## [What to work on]
Please output only the lines that run from the line containing "Look at this image. Segment" through the end of the material below, exactly.
___ Provided data
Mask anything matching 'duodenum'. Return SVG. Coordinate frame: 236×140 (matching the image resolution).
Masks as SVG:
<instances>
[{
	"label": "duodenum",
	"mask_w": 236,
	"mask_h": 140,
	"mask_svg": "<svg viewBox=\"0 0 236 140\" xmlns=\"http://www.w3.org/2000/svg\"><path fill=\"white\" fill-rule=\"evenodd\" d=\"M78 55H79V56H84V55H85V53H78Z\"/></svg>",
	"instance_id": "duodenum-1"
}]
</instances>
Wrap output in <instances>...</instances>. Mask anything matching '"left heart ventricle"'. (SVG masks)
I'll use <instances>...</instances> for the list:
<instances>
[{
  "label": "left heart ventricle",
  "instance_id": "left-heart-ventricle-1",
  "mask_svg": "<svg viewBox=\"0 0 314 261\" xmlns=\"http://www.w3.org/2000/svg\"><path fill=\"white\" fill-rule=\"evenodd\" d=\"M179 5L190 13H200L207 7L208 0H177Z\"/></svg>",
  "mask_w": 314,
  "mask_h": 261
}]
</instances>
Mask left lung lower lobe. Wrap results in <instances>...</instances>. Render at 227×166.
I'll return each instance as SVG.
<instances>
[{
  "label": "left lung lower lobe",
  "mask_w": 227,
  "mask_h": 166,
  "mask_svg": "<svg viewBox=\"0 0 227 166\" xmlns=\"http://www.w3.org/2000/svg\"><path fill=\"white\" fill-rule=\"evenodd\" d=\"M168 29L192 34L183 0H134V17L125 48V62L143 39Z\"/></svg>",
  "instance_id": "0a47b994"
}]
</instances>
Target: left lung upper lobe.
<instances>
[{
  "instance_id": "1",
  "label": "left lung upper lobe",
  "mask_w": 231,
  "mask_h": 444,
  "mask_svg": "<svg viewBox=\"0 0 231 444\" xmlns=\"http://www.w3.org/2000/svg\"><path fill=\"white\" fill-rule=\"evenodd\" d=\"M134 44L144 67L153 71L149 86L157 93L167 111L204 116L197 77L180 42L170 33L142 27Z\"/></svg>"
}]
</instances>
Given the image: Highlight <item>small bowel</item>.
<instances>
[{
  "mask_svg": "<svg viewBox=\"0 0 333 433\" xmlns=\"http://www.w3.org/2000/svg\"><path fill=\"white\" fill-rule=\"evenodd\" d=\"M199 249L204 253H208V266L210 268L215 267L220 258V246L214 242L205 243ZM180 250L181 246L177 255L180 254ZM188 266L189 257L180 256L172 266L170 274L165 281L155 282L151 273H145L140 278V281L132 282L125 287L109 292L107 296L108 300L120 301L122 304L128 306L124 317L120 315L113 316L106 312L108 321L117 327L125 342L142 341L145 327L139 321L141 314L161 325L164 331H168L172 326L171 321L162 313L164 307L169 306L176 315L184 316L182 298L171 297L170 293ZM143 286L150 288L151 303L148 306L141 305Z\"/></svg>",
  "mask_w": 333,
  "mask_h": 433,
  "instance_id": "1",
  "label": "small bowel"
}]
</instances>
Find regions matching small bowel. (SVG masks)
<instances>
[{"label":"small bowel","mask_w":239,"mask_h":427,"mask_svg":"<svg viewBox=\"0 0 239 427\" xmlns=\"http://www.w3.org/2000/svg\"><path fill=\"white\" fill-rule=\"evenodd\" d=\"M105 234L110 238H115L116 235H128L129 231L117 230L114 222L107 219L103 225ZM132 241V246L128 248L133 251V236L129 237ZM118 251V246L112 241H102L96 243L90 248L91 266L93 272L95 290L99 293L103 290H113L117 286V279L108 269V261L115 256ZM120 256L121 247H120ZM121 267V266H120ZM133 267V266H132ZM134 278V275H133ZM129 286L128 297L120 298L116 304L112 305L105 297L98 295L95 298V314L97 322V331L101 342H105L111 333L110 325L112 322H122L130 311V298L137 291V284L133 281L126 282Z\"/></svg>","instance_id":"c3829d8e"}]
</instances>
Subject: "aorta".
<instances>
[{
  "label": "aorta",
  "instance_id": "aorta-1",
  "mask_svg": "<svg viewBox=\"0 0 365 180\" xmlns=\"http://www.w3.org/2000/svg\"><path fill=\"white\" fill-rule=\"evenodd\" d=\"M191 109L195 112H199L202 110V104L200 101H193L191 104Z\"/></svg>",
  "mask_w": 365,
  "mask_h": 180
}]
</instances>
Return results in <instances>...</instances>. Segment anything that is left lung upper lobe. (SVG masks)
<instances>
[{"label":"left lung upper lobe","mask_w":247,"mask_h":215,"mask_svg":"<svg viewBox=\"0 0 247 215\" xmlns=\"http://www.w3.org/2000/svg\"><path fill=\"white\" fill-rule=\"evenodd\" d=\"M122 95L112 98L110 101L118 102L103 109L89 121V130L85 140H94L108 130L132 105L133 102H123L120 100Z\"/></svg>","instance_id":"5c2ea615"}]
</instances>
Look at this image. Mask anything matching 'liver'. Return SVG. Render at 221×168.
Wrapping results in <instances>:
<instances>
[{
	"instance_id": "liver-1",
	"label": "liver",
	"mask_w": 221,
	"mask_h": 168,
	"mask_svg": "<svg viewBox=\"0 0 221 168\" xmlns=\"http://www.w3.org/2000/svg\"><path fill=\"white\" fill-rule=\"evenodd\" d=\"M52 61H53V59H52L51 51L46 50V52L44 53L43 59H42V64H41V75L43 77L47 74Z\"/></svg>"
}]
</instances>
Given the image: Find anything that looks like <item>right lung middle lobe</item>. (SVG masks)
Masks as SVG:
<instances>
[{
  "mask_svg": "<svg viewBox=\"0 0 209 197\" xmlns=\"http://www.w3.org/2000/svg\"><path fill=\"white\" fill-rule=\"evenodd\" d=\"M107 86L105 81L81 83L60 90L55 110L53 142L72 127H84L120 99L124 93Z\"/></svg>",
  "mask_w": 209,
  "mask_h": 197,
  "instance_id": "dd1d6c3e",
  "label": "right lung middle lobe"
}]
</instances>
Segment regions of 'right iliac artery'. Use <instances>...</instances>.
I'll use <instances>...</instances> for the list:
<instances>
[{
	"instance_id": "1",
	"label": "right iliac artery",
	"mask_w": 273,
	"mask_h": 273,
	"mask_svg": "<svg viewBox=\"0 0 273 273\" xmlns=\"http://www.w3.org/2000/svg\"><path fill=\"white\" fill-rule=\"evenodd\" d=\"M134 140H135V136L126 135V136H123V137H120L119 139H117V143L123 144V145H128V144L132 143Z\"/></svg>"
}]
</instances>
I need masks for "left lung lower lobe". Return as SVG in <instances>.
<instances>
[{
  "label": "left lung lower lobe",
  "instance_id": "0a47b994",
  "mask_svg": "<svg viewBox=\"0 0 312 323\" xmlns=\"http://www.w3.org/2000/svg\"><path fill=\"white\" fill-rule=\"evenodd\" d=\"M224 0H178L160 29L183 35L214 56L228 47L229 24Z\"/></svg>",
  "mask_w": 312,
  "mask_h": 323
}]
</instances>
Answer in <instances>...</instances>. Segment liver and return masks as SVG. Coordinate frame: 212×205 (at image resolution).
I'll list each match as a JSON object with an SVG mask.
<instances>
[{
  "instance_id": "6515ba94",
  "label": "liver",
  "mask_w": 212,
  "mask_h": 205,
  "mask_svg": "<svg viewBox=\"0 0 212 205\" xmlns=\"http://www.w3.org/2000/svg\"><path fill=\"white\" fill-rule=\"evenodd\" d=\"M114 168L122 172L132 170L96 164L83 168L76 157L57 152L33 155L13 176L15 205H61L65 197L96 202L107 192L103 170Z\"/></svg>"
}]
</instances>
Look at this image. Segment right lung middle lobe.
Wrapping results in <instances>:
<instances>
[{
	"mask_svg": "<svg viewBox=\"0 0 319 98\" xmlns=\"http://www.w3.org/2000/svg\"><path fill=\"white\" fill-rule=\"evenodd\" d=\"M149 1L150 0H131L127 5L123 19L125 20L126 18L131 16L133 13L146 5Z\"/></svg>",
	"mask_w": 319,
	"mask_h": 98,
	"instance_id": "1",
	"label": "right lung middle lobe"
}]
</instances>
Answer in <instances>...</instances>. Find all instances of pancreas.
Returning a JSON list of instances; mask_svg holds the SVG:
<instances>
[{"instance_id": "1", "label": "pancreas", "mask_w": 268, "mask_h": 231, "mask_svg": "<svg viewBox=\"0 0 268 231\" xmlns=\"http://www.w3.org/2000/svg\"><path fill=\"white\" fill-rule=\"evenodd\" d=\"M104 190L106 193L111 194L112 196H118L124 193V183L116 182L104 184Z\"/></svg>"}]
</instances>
______
## [Result below]
Look at this image. Segment right lung middle lobe.
Wrapping results in <instances>:
<instances>
[{
	"mask_svg": "<svg viewBox=\"0 0 319 98\" xmlns=\"http://www.w3.org/2000/svg\"><path fill=\"white\" fill-rule=\"evenodd\" d=\"M149 1L150 0H131L127 5L123 19L125 20L126 18L131 16L133 13L146 5Z\"/></svg>",
	"mask_w": 319,
	"mask_h": 98,
	"instance_id": "1",
	"label": "right lung middle lobe"
}]
</instances>
Answer in <instances>...</instances>. Find all instances of pancreas.
Returning a JSON list of instances; mask_svg holds the SVG:
<instances>
[{"instance_id": "1", "label": "pancreas", "mask_w": 268, "mask_h": 231, "mask_svg": "<svg viewBox=\"0 0 268 231\" xmlns=\"http://www.w3.org/2000/svg\"><path fill=\"white\" fill-rule=\"evenodd\" d=\"M104 190L106 193L111 194L112 196H118L124 193V183L116 182L104 184Z\"/></svg>"}]
</instances>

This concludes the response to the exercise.